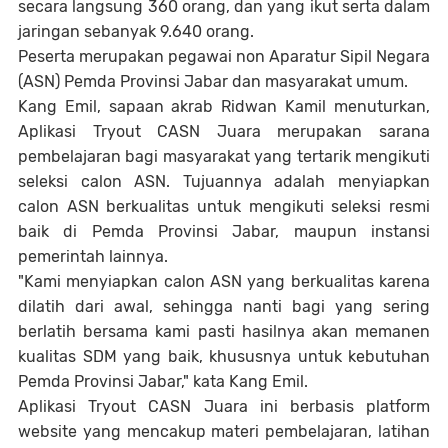
secara langsung 360 orang, dan yang ikut serta dalam
jaringan sebanyak 9.640 orang.
Peserta merupakan pegawai non Aparatur Sipil Negara
(ASN) Pemda Provinsi Jabar dan masyarakat umum.
Kang Emil, sapaan akrab Ridwan Kamil menuturkan,
Aplikasi Tryout CASN Juara merupakan sarana
pembelajaran bagi masyarakat yang tertarik mengikuti
seleksi calon ASN. Tujuannya adalah menyiapkan
calon ASN berkualitas untuk mengikuti seleksi resmi
baik di Pemda Provinsi Jabar, maupun instansi
pemerintah lainnya.
"Kami menyiapkan calon ASN yang berkualitas karena
dilatih dari awal, sehingga nanti bagi yang sering
berlatih bersama kami pasti hasilnya akan memanen
kualitas SDM yang baik, khususnya untuk kebutuhan
Pemda Provinsi Jabar," kata Kang Emil.
Aplikasi Tryout CASN Juara ini berbasis platform
website yang mencakup materi pembelajaran, latihan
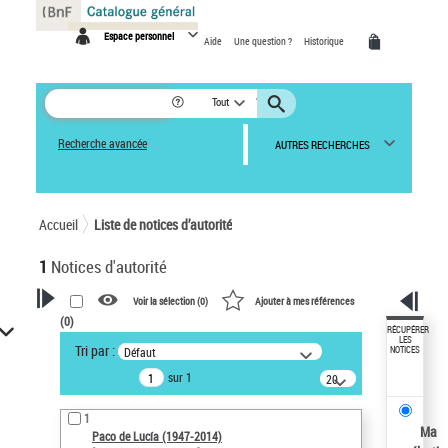
Panneau de gestion des cookies
Espace personnel
Aide
Une question ?
Historique
Tout
Recherche avancée
AUTRES RECHERCHES
Accueil
Liste de notices d’autorité
1
Notices d'autorité
Voir la sélection (
0
)
Ajouter à mes références
(
0
)
VOTRE RECHERCHE
RÉCUPÉRER
LES
Tri par :
Défaut
NOTICES
Recherche avancée dans les
sur 1
notices d’autorité
20
résultats/page
Œuvres liées à l'auteur :
1
Paco de Lucía (1947-2014)
Ma
Paco de Lucía (1947-2014)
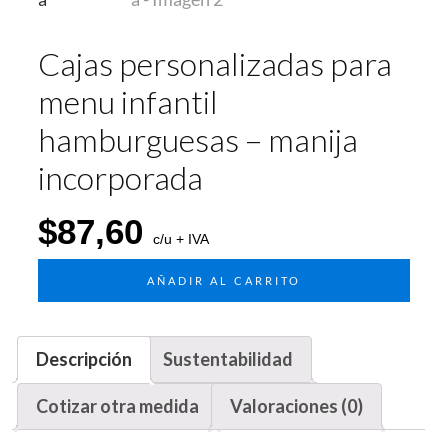
Cajas personalizadas para
menu infantil
hamburguesas – manija
incorporada
$
87,60
c/u + IVA
AÑADIR AL CARRITO
Descripción
Sustentabilidad
Cotizar otra medida
Valoraciones (0)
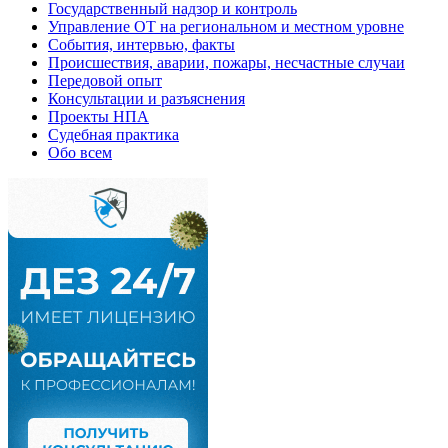
Государственный надзор и контроль
Управление ОТ на региональном и местном уровне
События, интервью, факты
Происшествия, аварии, пожары, несчастные случаи
Передовой опыт
Консультации и разъяснения
Проекты НПА
Судебная практика
Обо всем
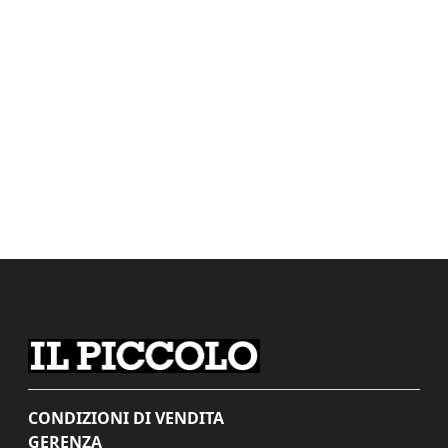
CONDIZIONI DI VENDITA
GERENZA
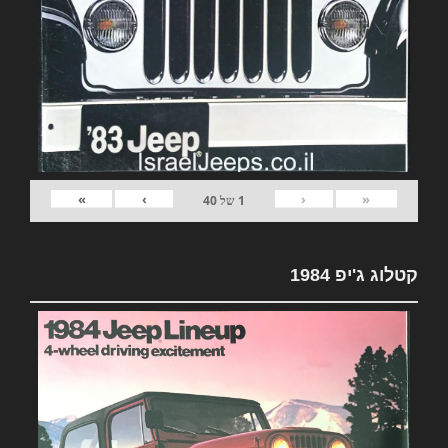
»
›
‹
«
1
של
40
קטלוג ג'יפ 1984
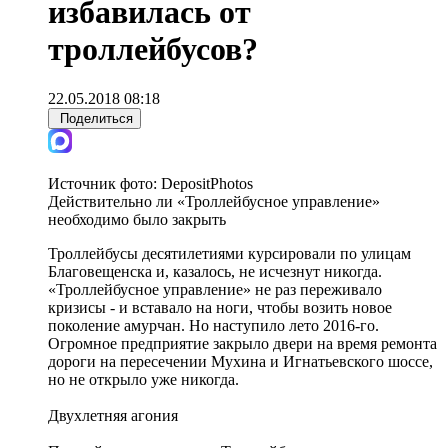
избавилась от
троллейбусов?
22.05.2018 08:18
Поделиться
Источник фото:
DepositPhotos
Действительно ли «Троллейбусное управление»
необходимо было закрыть
Троллейбусы десятилетиями курсировали по улицам
Благовещенска и, казалось, не исчезнут никогда.
«Троллейбусное управление» не раз переживало
кризисы - и вставало на ноги, чтобы возить новое
поколение амурчан. Но наступило лето 2016-го.
Огромное предприятие закрыло двери на время ремонта
дороги на пересечении Мухина и Игнатьевского шоссе,
но не открыло уже никогда.
Двухлетняя агония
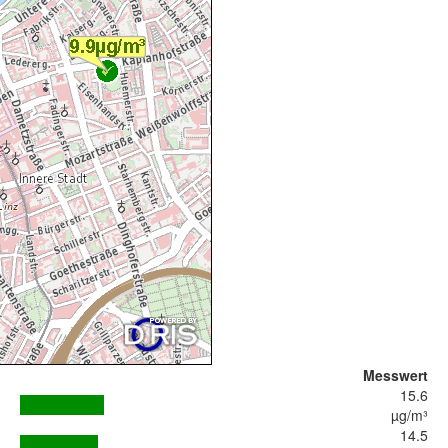
Messwert
15.6
µg/m³
14.5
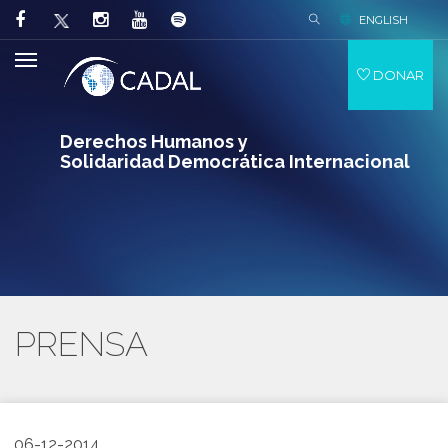
ENGLISH
DONAR
Derechos Humanos y
Solidaridad Democrática Internacional
PRENSA
06-12-2014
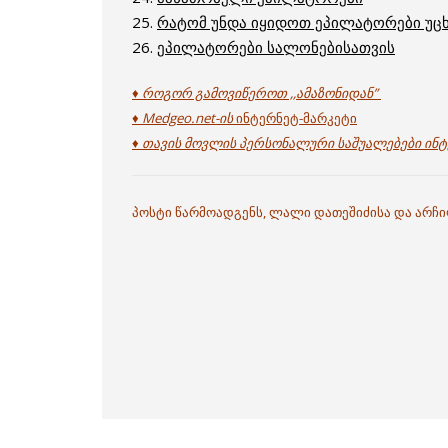
25.
რატომ უნდა იყიდოთ ეპილატორები უცხ
26.
ეპილატორები სალონებისათვის
♦ როგორ გამოვიწეროთ ,,ამაზონიდან”
♦ Medgeo.net-ის
ინტერნეტ-მარკეტი
♦ თავის მოვლის პერსონალური საშუალებები ინტ
პოსტი წარმოადგენს, ლალი დათეშიძისა და არჩ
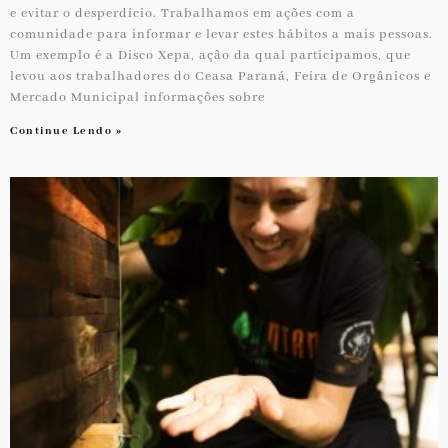
e evitar o desperdício. Trabalhamos em ações com a
comunidade para informar e levar estes hábitos a mais pessoas.
Um exemplo é a Disco Xepa, ação da qual participamos, que
levou aos trabalhadores do Ceasa Paraná, Feira de Orgânicos e
Mercado Municipal informações sobre
Continue Lendo »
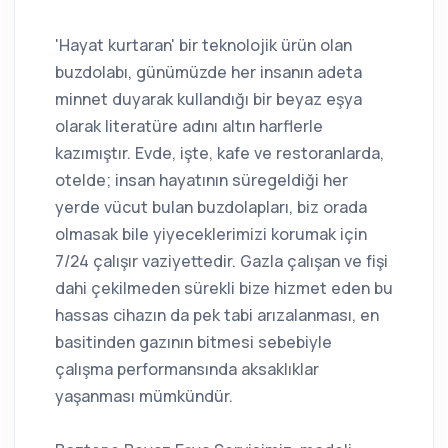
'Hayat kurtaran' bir teknolojik ürün olan
buzdolabı, günümüzde her insanın adeta
minnet duyarak kullandığı bir beyaz eşya
olarak literatüre adını altın harflerle
kazımıştır. Evde, işte, kafe ve restoranlarda,
otelde; insan hayatının süregeldiği her
yerde vücut bulan buzdolapları, biz orada
olmasak bile yiyeceklerimizi korumak için
7/24 çalışır vaziyettedir. Gazla çalışan ve fişi
dahi çekilmeden sürekli bize hizmet eden bu
hassas cihazın da pek tabi arızalanması, en
basitinden gazının bitmesi sebebiyle
çalışma performansında aksaklıklar
yaşanması mümkündür.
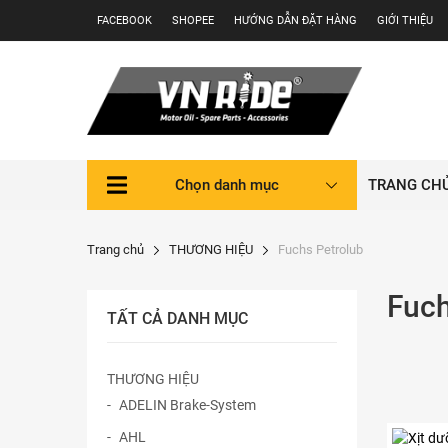
Skip
FACEBOOK
SHOPEE
HƯỚNG DẪN ĐẶT HÀNG
GIỚI THIỆU
to
content
Chọn danh mục
TRANG CH
Trang chủ
THƯƠNG HIỆU
Fuchs Petrolub
Fuch
TẤT CẢ DANH MỤC
THƯƠNG HIỆU
ADELIN Brake-System
AHL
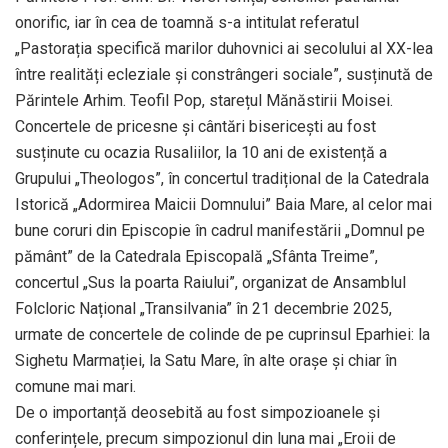
onorific, iar în cea de toamnă s-a intitulat referatul
„Pastorația specifică marilor duhovnici ai secolului al XX-lea
între realități ecleziale și constrângeri sociale”, susținută de
Părintele Arhim. Teofil Pop, starețul Mănăstirii Moisei.
Concertele de pricesne și cântări bisericești au fost
susținute cu ocazia Rusaliilor, la 10 ani de existență a
Grupului „Theologos”, în concertul tradițional de la Catedrala
Istorică „Adormirea Maicii Domnului” Baia Mare, al celor mai
bune coruri din Episcopie în cadrul manifestării „Domnul pe
pământ” de la Catedrala Episcopală „Sfânta Treime”,
concertul „Sus la poarta Raiului”, organizat de Ansamblul
Folcloric Național „Transilvania” în 21 decembrie 2025,
urmate de concertele de colinde de pe cuprinsul Eparhiei: la
Sighetu Marmației, la Satu Mare, în alte orașe și chiar în
comune mai mari.
De o importanță deosebită au fost simpozioanele și
conferințele, precum simpozionul din luna mai „Eroii de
********
■ What to produce ■
Print, exactly as written, the lines above from the first one to the one containing "Aplikasi Tryout CASN Juara merupakan sarana". Leave out pictures.

■ Response for this exercise ■
secara langsung 360 orang, dan yang ikut serta dalam
jaringan sebanyak 9.640 orang.
Peserta merupakan pegawai non Aparatur Sipil Negara
(ASN) Pemda Provinsi Jabar dan masyarakat umum.
Kang Emil, sapaan akrab Ridwan Kamil menuturkan,
Aplikasi Tryout CASN Juara merupakan sarana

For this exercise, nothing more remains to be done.